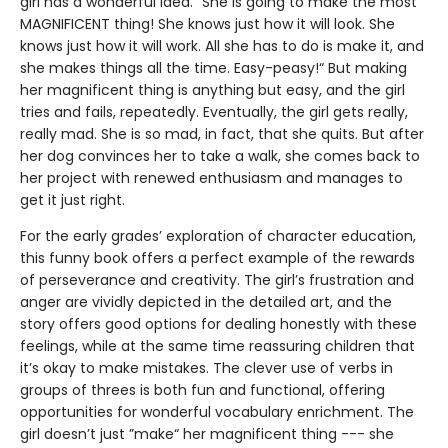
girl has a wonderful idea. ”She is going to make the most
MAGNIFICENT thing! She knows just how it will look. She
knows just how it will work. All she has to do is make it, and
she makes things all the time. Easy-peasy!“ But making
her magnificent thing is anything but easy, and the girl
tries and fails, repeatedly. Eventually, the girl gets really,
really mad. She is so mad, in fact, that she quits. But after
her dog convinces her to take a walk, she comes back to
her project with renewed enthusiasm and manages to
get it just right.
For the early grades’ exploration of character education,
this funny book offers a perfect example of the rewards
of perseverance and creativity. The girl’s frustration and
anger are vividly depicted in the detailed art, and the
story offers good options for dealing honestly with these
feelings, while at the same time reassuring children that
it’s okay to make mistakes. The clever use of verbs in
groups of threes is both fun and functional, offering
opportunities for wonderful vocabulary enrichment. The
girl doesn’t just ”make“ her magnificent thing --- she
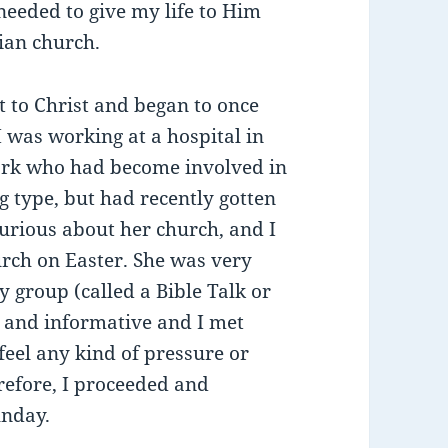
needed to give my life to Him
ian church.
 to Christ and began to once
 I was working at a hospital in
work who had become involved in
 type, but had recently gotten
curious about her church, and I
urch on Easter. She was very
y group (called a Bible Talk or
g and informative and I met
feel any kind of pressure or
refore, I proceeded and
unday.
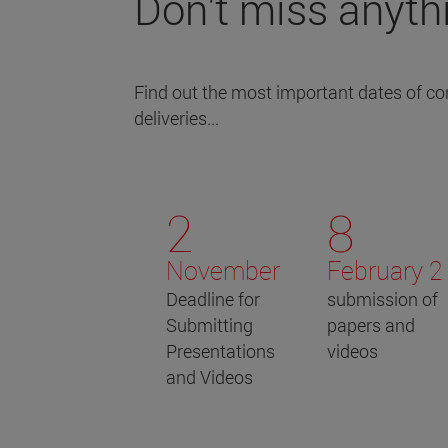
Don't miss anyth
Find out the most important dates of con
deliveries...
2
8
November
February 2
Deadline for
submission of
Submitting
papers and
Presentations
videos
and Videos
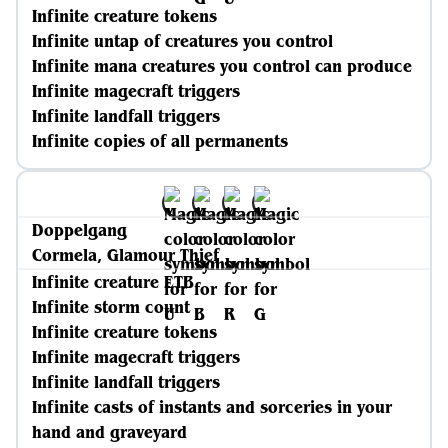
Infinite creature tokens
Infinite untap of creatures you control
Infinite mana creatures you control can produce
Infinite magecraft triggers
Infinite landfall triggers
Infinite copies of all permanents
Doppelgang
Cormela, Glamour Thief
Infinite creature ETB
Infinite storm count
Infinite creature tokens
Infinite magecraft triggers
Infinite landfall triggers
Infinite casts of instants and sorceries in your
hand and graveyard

——

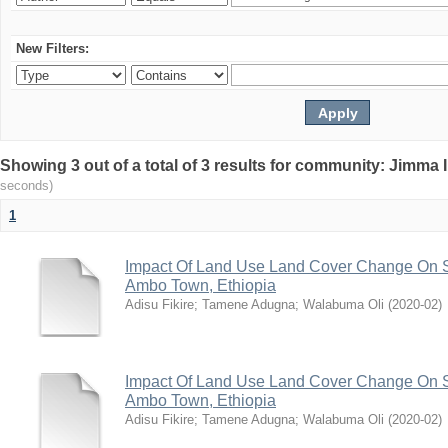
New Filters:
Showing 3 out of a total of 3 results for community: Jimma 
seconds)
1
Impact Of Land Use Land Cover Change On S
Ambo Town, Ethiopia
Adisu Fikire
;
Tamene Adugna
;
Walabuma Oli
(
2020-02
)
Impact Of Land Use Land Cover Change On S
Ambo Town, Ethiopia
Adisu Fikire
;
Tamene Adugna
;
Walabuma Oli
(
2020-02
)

——

* [BRIEF]:
Copy exactly the material above from the line with "Don't miss anyth" to the line with "hand and graveyard", ends included, and nothing else. Leave out any picture.

* [OUTPUT FOR THIS EXERCISE]:
Don't miss anyth
Find out the most important dates of con
deliveries...
2
8
November
February 2
Deadline for
submission of
Submitting
papers and
Presentations
videos
and Videos
Infinite creature tokens
Infinite untap of creatures you control
Infinite mana creatures you control can produce
Infinite magecraft triggers
Infinite landfall triggers
Infinite copies of all permanents
Doppelgang
Cormela, Glamour Thief
Infinite creature ETB
Infinite storm count
Infinite creature tokens
Infinite magecraft triggers
Infinite landfall triggers
Infinite casts of instants and sorceries in your
hand and graveyard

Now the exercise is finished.